Mecia de Viladestes
Cape Verde Islands (M)
The Cape Verde Islands are located on the continental shelf off the west coast of Africa and are a popular location for Europeans wishing to buy property in the sun. They would have been more extensive in area when the ocean levels were lower during the last Ice Age . Along with the Canaries, Azores, Madeira and some smaller North Atlantic islands they constitute ‘Macaronesia’.
When they were rediscovered in 1460 they were found to be uninhabited although they were noted as inhabited on earlier maps. The 1413 map of the Catalan cartographer Mecia de Viladestes, which is thought to be based on Roman sources, shows islands at the same location named as Gades, a name that could be a diminutive of Gorgades or possibly derived from Gaderia one of the kingdoms of the Atlantis empire. In the 16th century the Cape Verde Islands were also shown with the alternative name of Dorcades, on the 1563 map of the Portuguese historian Antonio Galvao, which may just have been a corruption of Gorgades. A few years later in 1587 a map by the English geographer Richard Haklyut again applies the name Gorgades to the Cape Verde Islands.
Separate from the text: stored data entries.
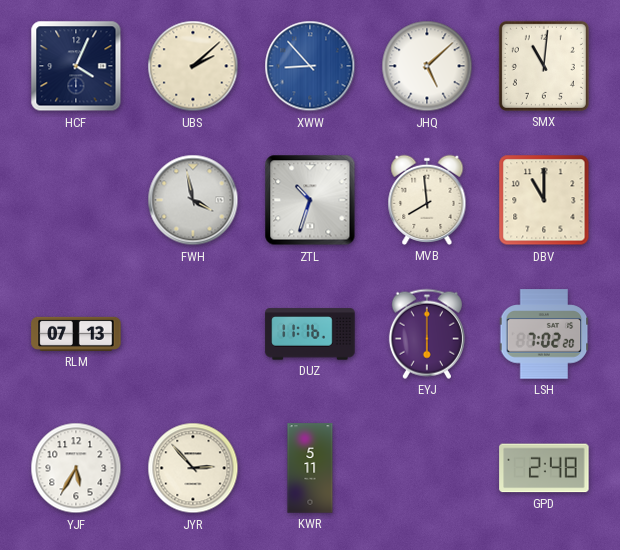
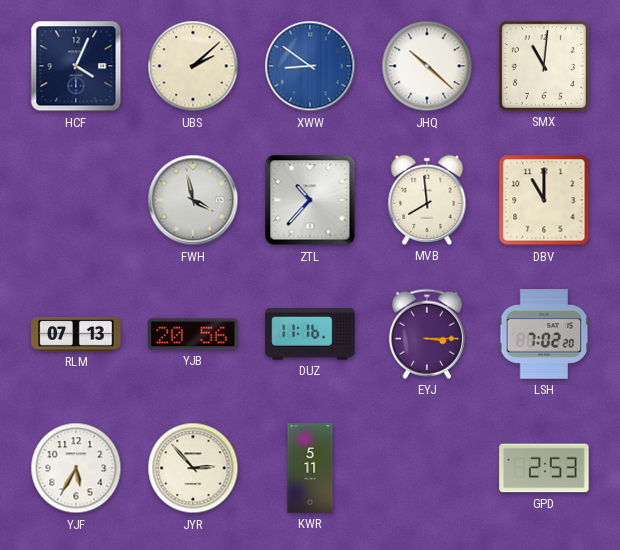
XWW: 8:53 -> 8:51
JHQ: 5:08 -> 10:22
ZTL: 10:33 -> 10:37
YJB: none -> 20:56
EYJ: 6:00 -> 3:15
GPD: 2:48 -> 2:53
The identification of the Gorgades with the Cape Verde Islands is strongly defended by modern writers such as Andrew Collins.
Although there is little support for identifying the Cape Verde Islands as Atlantis itself, there is willingness by some to see them as remnants of its empire. Without more clear-cut classical references and/or archaeological evidence, it would be unwise to put too much value on any Atlantean link with the archipelago.
Thomas K. Dietrich speculated[217, p70] that the Prime Meridian of ancient civilisations was centred on the Cape Verde Islands.
In 1949, Capt. H.P.C. Andersen, who worked for a Danish salvage company, wrote a very brief letter to Egerton Sykes‘ Atlantis Research journal with the self-explanatory title of Atlantean Traces in the Cape Verde Islands(a). In it, he recounts coming across a harbour in Boavista Island, the bottom of which was completely covered in sheets of concrete about a yard square, reminiscent of a market place.
A short YouTube clip(b) purporting to offer evidence for Atlantis at Cape Verde is available. It is based on Google Earth images, but is far from convincing.